▶ Task statement: All the lines below should appear again unchanged, though their pictures should not.

▶ Task material:
== Segment start ==

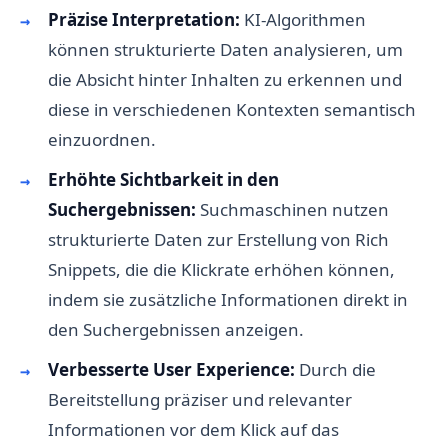
Präzise Interpretation:
KI-Algorithmen
können strukturierte Daten analysieren, um
die Absicht hinter Inhalten zu erkennen und
diese in verschiedenen Kontexten semantisch
einzuordnen.
Erhöhte Sichtbarkeit in den
Suchergebnissen:
Suchmaschinen nutzen
strukturierte Daten zur Erstellung von Rich
Snippets, die die Klickrate erhöhen können,
indem sie zusätzliche Informationen direkt in
den Suchergebnissen anzeigen.
Verbesserte User Experience:
Durch die
Bereitstellung präziser und relevanter
Informationen vor dem Klick auf das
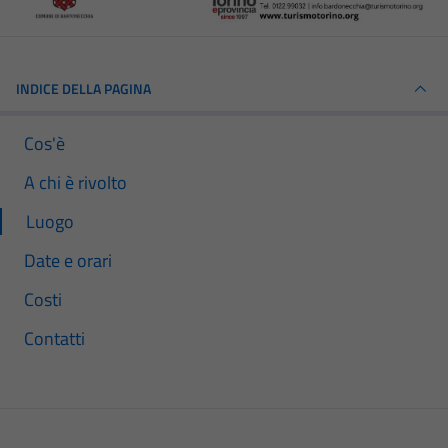
INDICE DELLA PAGINA
Cos'è
A chi è rivolto
Luogo
Date e orari
Costi
Contatti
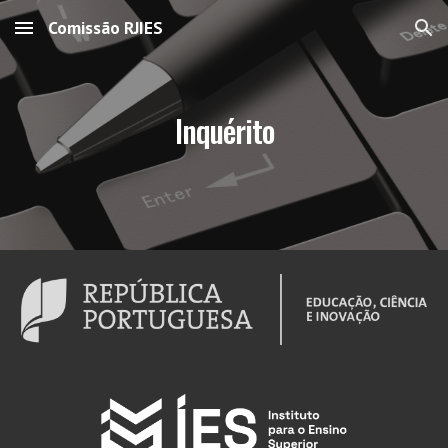
Comissão RJIES
Skip to main content
Skip to navigation
Inquérito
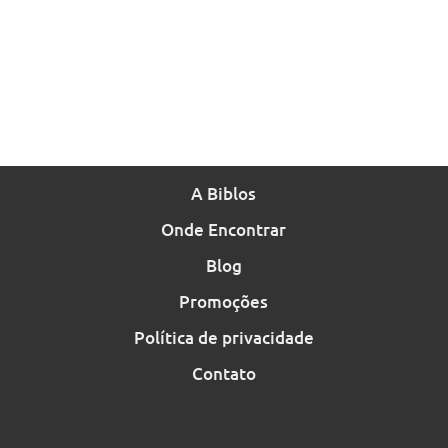
A Biblos
Onde Encontrar
Blog
Promoções
Política de privacidade
Contato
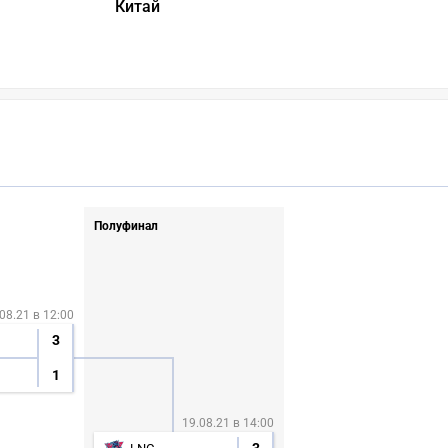
Китай
Полуфинал
08.21 в 12:00
3
1
19.08.21 в 14:00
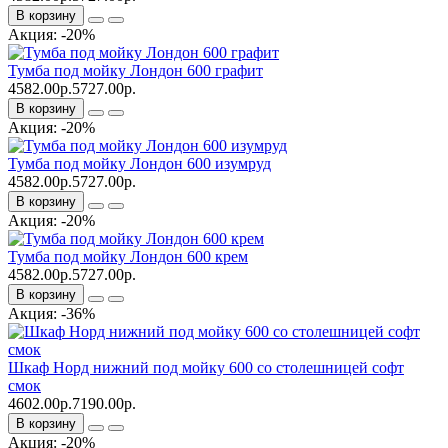
В корзину
Акция: -20%
Тумба под мойку Лондон 600 графит
4582.00р.
5727.00р.
В корзину
Акция: -20%
Тумба под мойку Лондон 600 изумруд
4582.00р.
5727.00р.
В корзину
Акция: -20%
Тумба под мойку Лондон 600 крем
4582.00р.
5727.00р.
В корзину
Акция: -36%
Шкаф Норд нижний под мойку 600 со столешницей софт
смок
4602.00р.
7190.00р.
В корзину
Акция: -20%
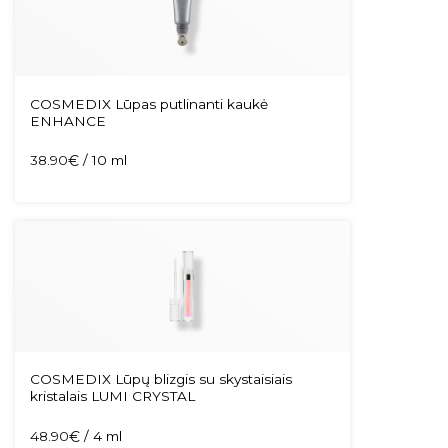
COSMEDIX Lūpas putlinanti kaukė
ENHANCE
38.90
€
/ 10 ml
COSMEDIX Lūpų blizgis su skystaisiais
kristalais LUMI CRYSTAL
48.90
€
/ 4 ml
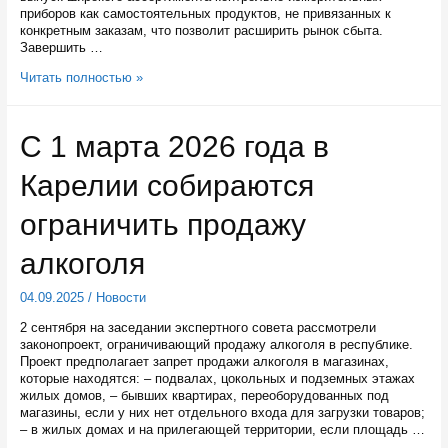
приборов как самостоятельных продуктов, не привязанных к
конкретным заказам, что позволит расширить рынок сбыта.
Завершить …
Предприятие
Читать полностью »
по
производству
измерительных
С 1 марта 2026 года в
приборов
начнут
Карелии собираются
строить
в
Петрозаводске
ограничить продажу
алкоголя
04.09.2025
/
Новости
2 сентября на заседании экспертного совета рассмотрели
законопроект, ограничивающий продажу алкоголя в республике.
Проект предполагает запрет продажи алкоголя в магазинах,
которые находятся: – подвалах, цокольных и подземных этажах
жилых домов, – бывших квартирах, переоборудованных под
магазины, если у них нет отдельного входа для загрузки товаров;
– в жилых домах и на прилегающей территории, если площадь …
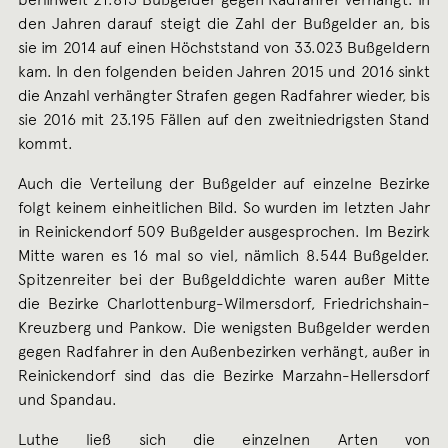
den Jahren darauf steigt die Zahl der Bußgelder an, bis
sie im 2014 auf einen Höchststand von 33.023 Bußgeldern
kam. In den folgenden beiden Jahren 2015 und 2016 sinkt
die Anzahl verhängter Strafen gegen Radfahrer wieder, bis
sie 2016 mit 23.195 Fällen auf den zweitniedrigsten Stand
kommt.
Auch die Verteilung der Bußgelder auf einzelne Bezirke
folgt keinem einheitlichen Bild. So wurden im letzten Jahr
in Reinickendorf 509 Bußgelder ausgesprochen. Im Bezirk
Mitte waren es 16 mal so viel, nämlich 8.544 Bußgelder.
Spitzenreiter bei der Bußgelddichte waren außer Mitte
die Bezirke Charlottenburg-Wilmersdorf, Friedrichshain-
Kreuzberg und Pankow. Die wenigsten Bußgelder werden
gegen Radfahrer in den Außenbezirken verhängt, außer in
Reinickendorf sind das die Bezirke Marzahn-Hellersdorf
und Spandau.
Luthe ließ sich die einzelnen Arten von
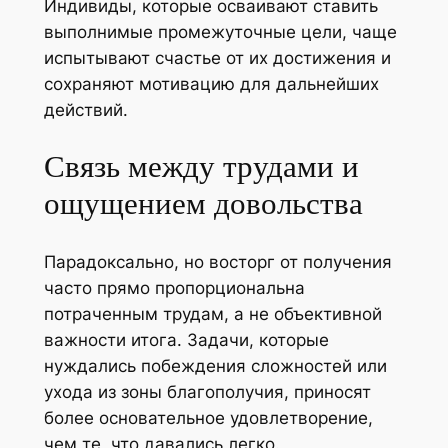
Индивиды, которые осваивают ставить
выполнимые промежуточные цели, чаще
испытывают счастье от их достижения и
сохраняют мотивацию для дальнейших
действий.
Связь между трудами и
ощущением довольства
Парадоксально, но восторг от получения
часто прямо пропорциональна
потраченным трудам, а не объективной
важности итога. Задачи, которые
нуждались побеждения сложностей или
ухода из зоны благополучия, приносят
более основательное удовлетворение,
чем те, что давались легко.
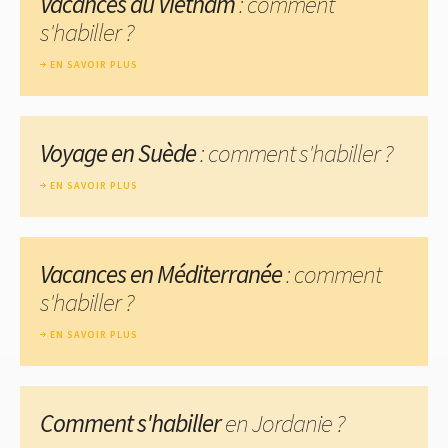
Vacances au Vietnam
: comment
s'habiller ?
EN SAVOIR PLUS
Voyage en Suède
: comment s'habiller ?
EN SAVOIR PLUS
Vacances en Méditerranée
: comment
s'habiller ?
EN SAVOIR PLUS
Comment s'habiller
en Jordanie ?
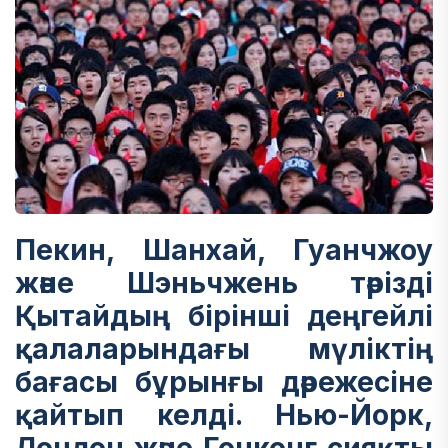
Пекин, Шанхай, Гуанчжоу
және Шэньчжень тәрізді
Қытайдың бірінші деңгейлі
қалаларындағы мүліктің
бағасы бұрынғы дәрежесіне
қайтып келді. Нью-Йорк,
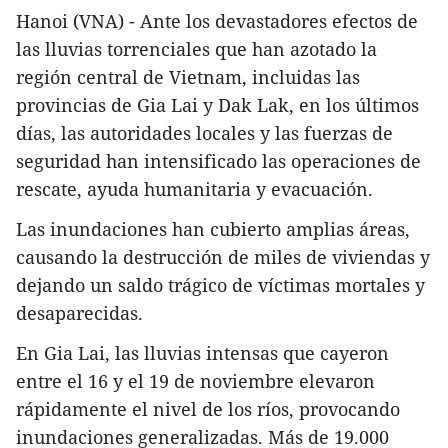
Hanoi (VNA) - Ante los devastadores efectos de
las lluvias torrenciales que han azotado la
región central de Vietnam, incluidas las
provincias de Gia Lai y Dak Lak, en los últimos
días, las autoridades locales y las fuerzas de
seguridad han intensificado las operaciones de
rescate, ayuda humanitaria y evacuación.
Las inundaciones han cubierto amplias áreas,
causando la destrucción de miles de viviendas y
dejando un saldo trágico de víctimas mortales y
desaparecidas.
En Gia Lai, las lluvias intensas que cayeron
entre el 16 y el 19 de noviembre elevaron
rápidamente el nivel de los ríos, provocando
inundaciones generalizadas. Más de 19.000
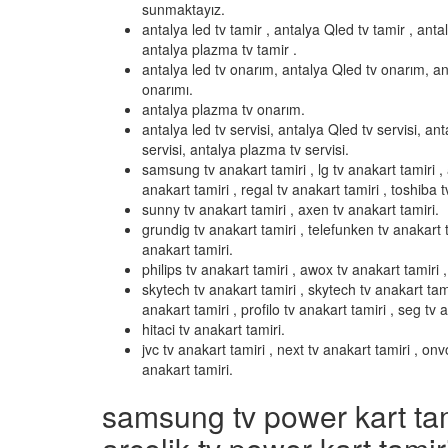
sunmaktayız.
antalya led tv tamir , antalya Qled tv tamir , anta
antalya plazma tv tamir .
antalya led tv onarım, antalya Qled tv onarım, an
onarımı.
antalya plazma tv onarım.
antalya led tv servisi, antalya Qled tv servisi, ant
servisi, antalya plazma tv servisi.
samsung tv anakart tamiri , lg tv anakart tamiri , 
anakart tamiri , regal tv anakart tamiri , toshiba t
sunny tv anakart tamiri , axen tv anakart tamiri.
grundig tv anakart tamiri , telefunken tv anakart t
anakart tamiri.
philips tv anakart tamiri , awox tv anakart tamiri , 
skytech tv anakart tamiri , skytech tv anakart tami
anakart tamiri , profilo tv anakart tamiri , seg tv 
hitaci tv anakart tamiri.
jvc tv anakart tamiri , next tv anakart tamiri , on
anakart tamiri.
samsung tv power kart tamir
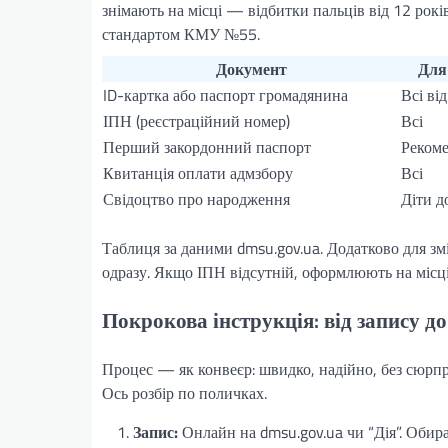
знімають на місці — відбитки пальців від 12 рокі
стандартом КМУ №55.
Документ
Для
ID-картка або паспорт громадянина
Всі ві
ІПН (реєстраційний номер)
Всі
Перший закордонний паспорт
Реком
Квитанція оплати адмзбору
Всі
Свідоцтво про народження
Діти д
Таблиця за даними dmsu.gov.ua. Додатково для 
одразу. Якщо ІПН відсутній, оформлюють на місці
Покрокова інструкція: від запису д
Процес — як конвеєр: швидко, надійно, без сюрпр
Ось розбір по поличках.
Запис:
Онлайн на dmsu.gov.ua чи “Дія”. Оби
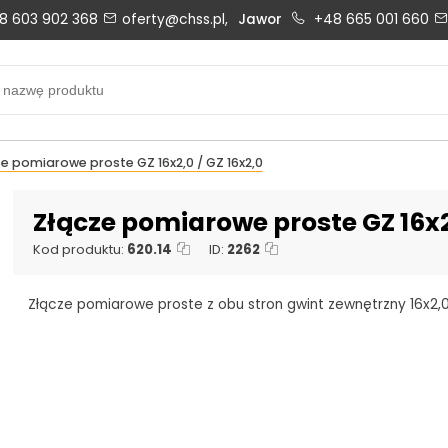
8 603 902 368
oferty@chss.pl,
Jawor
+48 665 001 660
Biuro obsługi klienta:
Oferty i wyceny:
+48 603 902 368
+48 603 902 368
biuro@chss.pl
oferty@chss.pl
e pomiarowe proste GZ 16x2,0 / GZ 16x2,0
PN-PT: 6:30 - 16:00
Złącze pomiarowe proste GZ 16x2,
Kod produktu:
620.14
ID:
2262
Uszczelnienia techniczne:
Magazyn 24H:
Złącze pomiarowe proste z obu stron gwint zewnętrzny 16x2,0
+48 669 834 274
+48 731 349 406
uszczelnienia@chss.pl
info@chss.pl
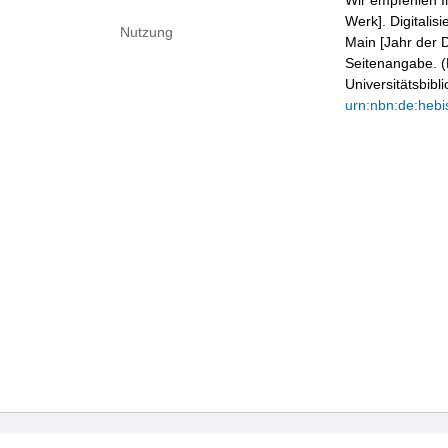
Wir empfehlen I
Werk]. Digitalis
Nutzung
Main [Jahr der D
Seitenangabe. (B
Universitätsbib
urn:nbn:de:hebi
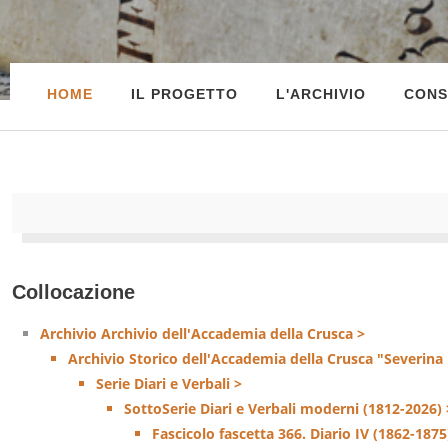
HOME
IL PROGETTO
L'ARCHIVIO
CONS
Collocazione
Archivio Archivio dell'Accademia della Crusca >
Archivio Storico dell'Accademia della Crusca "Severina
Serie Diari e Verbali >
SottoSerie Diari e Verbali moderni (1812-2026) 
Fascicolo fascetta 366. Diario IV (1862-1875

== Segment end ==

▶ Answer to this problem:
Präzise Interpretation:
KI-Algorithmen
können strukturierte Daten analysieren, um
die Absicht hinter Inhalten zu erkennen und
diese in verschiedenen Kontexten semantisch
einzuordnen.
Erhöhte Sichtbarkeit in den
Suchergebnissen:
Suchmaschinen nutzen
strukturierte Daten zur Erstellung von Rich
Snippets, die die Klickrate erhöhen können,
indem sie zusätzliche Informationen direkt in
den Suchergebnissen anzeigen.
Verbesserte User Experience:
Durch die
Bereitstellung präziser und relevanter
Informationen vor dem Klick auf das
INDICE DELLA PAGINA
Cos'è
A chi è rivolto
Luogo
Date e orari
Costi
Contatti
Comissão RJIES
Skip to main content
Skip to navigation
Inquérito
A Biblos
Onde Encontrar
Blog
Promoções
Política de privacidade
Contato
Китай
Полуфинал
08.21 в 12:00
3
1
19.08.21 в 14:00
В корзину
Акция: -20%
Тумба под мойку Лондон 600 графит
4582.00р.
5727.00р.
В корзину
Акция: -20%
Тумба под мойку Лондон 600 изумруд
4582.00р.
5727.00р.
В корзину
Акция: -20%
Тумба под мойку Лондон 600 крем
4582.00р.
5727.00р.
В корзину
Акция: -36%
Шкаф Норд нижний под мойку 600 со столешницей софт
смок
4602.00р.
7190.00р.
В корзину
Акция: -20%
COSMEDIX Lūpas putlinanti kaukė
ENHANCE
38.90
€
/ 10 ml
COSMEDIX Lūpų blizgis su skystaisiais
kristalais LUMI CRYSTAL
48.90
€
/ 4 ml
приборов как самостоятельных продуктов, не привязанных к
конкретным заказам, что позволит расширить рынок сбыта.
Завершить …
Предприятие
Читать полностью »
по
производству
измерительных
С 1 марта 2026 года в
приборов
начнут
Карелии собираются
строить
в
Петрозаводске
ограничить продажу
алкоголя
04.09.2025
/
Новости
2 сентября на заседании экспертного совета рассмотрели
законопроект, ограничивающий продажу алкоголя в республике.
Проект предполагает запрет продажи алкоголя в магазинах,
которые находятся: – подвалах, цокольных и подземных этажах
жилых домов, – бывших квартирах, переоборудованных под
магазины, если у них нет отдельного входа для загрузки товаров;
– в жилых домах и на прилегающей территории, если площадь …
den Jahren darauf steigt die Zahl der Bußgelder an, bis
sie im 2014 auf einen Höchststand von 33.023 Bußgeldern
kam. In den folgenden beiden Jahren 2015 und 2016 sinkt
die Anzahl verhängter Strafen gegen Radfahrer wieder, bis
sie 2016 mit 23.195 Fällen auf den zweitniedrigsten Stand
kommt.
Auch die Verteilung der Bußgelder auf einzelne Bezirke
folgt keinem einheitlichen Bild. So wurden im letzten Jahr
in Reinickendorf 509 Bußgelder ausgesprochen. Im Bezirk
Mitte waren es 16 mal so viel, nämlich 8.544 Bußgelder.
Spitzenreiter bei der Bußgelddichte waren außer Mitte
die Bezirke Charlottenburg-Wilmersdorf, Friedrichshain-
Kreuzberg und Pankow. Die wenigsten Bußgelder werden
gegen Radfahrer in den Außenbezirken verhängt, außer in
Reinickendorf sind das die Bezirke Marzahn-Hellersdorf
und Spandau.
Luthe ließ sich die einzelnen Arten von
Индивиды, которые осваивают ставить
выполнимые промежуточные цели, чаще
испытывают счастье от их достижения и
сохраняют мотивацию для дальнейших
действий.
Связь между трудами и
ощущением довольства
Парадоксально, но восторг от получения
часто прямо пропорциональна
потраченным трудам, а не объективной
важности итога. Задачи, которые
нуждались побеждения сложностей или
ухода из зоны благополучия, приносят
более основательное удовлетворение,
чем те, что давались легко.
Vacances au Vietnam
: comment
s'habiller ?
EN SAVOIR PLUS
Voyage en Suède
: comment s'habiller ?
EN SAVOIR PLUS
Vacances en Méditerranée
: comment
s'habiller ?
EN SAVOIR PLUS
Comment s'habiller
en Jordanie ?
Пекин, Шанхай, Гуанчжоу
және Шэньчжень тәрізді
Қытайдың бірінші деңгейлі
қалаларындағы мүліктің
бағасы бұрынғы дәрежесіне
қайтып келді. Нью-Йорк,
Hanoi (VNA) - Ante los devastadores efectos de
las lluvias torrenciales que han azotado la
región central de Vietnam, incluidas las
provincias de Gia Lai y Dak Lak, en los últimos
días, las autoridades locales y las fuerzas de
seguridad han intensificado las operaciones de
rescate, ayuda humanitaria y evacuación.
Las inundaciones han cubierto amplias áreas,
causando la destrucción de miles de viviendas y
dejando un saldo trágico de víctimas mortales y
desaparecidas.
En Gia Lai, las lluvias intensas que cayeron
entre el 16 y el 19 de noviembre elevaron
rápidamente el nivel de los ríos, provocando
inundaciones generalizadas. Más de 19.000
sunmaktayız.
antalya led tv tamir , antalya Qled tv tamir , anta
antalya plazma tv tamir .
antalya led tv onarım, antalya Qled tv onarım, an
onarımı.
antalya plazma tv onarım.
antalya led tv servisi, antalya Qled tv servisi, ant
servisi, antalya plazma tv servisi.
samsung tv anakart tamiri , lg tv anakart tamiri , 
anakart tamiri , regal tv anakart tamiri , toshiba t
sunny tv anakart tamiri , axen tv anakart tamiri.
grundig tv anakart tamiri , telefunken tv anakart t
anakart tamiri.
philips tv anakart tamiri , awox tv anakart tamiri , 
skytech tv anakart tamiri , skytech tv anakart tami
anakart tamiri , profilo tv anakart tamiri , seg tv 
hitaci tv anakart tamiri.
jvc tv anakart tamiri , next tv anakart tamiri , on
anakart tamiri.
samsung tv power kart tamir
знімають на місці — відбитки пальців від 12 рокі
стандартом КМУ №55.
Документ
Для
ID-картка або паспорт громадянина
Всі ві
ІПН (реєстраційний номер)
Всі
Перший закордонний паспорт
Реком
Квитанція оплати адмзбору
Всі
Свідоцтво про народження
Діти д
Таблиця за даними dmsu.gov.ua. Додатково для 
одразу. Якщо ІПН відсутній, оформлюють на місці
Покрокова інструкція: від запису д
Процес — як конвеєр: швидко, надійно, без сюрпр
Ось розбір по поличках.
Запис:
Онлайн на dmsu.gov.ua чи “Дія”. Оби
8 603 902 368
oferty@chss.pl,
Jawor
+48 665 001 660
Biuro obsługi klienta:
Oferty i wyceny:
+48 603 902 368
+48 603 902 368
biuro@chss.pl
oferty@chss.pl
e pomiarowe proste GZ 16x2,0 / GZ 16x2,0
PN-PT: 6:30 - 16:00
Złącze pomiarowe proste GZ 16x2,
Kod produktu:
620.14
ID:
2262
Uszczelnienia techniczne:
Magazyn 24H:
Złącze pomiarowe proste z obu stron gwint zewnętrzny 16x2,0
+48 669 834 274
+48 731 349 406
uszczelnienia@chss.pl
info@chss.pl
Wir empfehlen I
Werk]. Digitalis
Nutzung
Main [Jahr der D
Seitenangabe. (B
Universitätsbib
urn:nbn:de:hebi
HOME
IL PROGETTO
L'ARCHIVIO
CONS
Collocazione
Archivio Archivio dell'Accademia della Crusca >
Archivio Storico dell'Accademia della Crusca "Severina
Serie Diari e Verbali >
SottoSerie Diari e Verbali moderni (1812-2026) 
Fascicolo fascetta 366. Diario IV (1862-1875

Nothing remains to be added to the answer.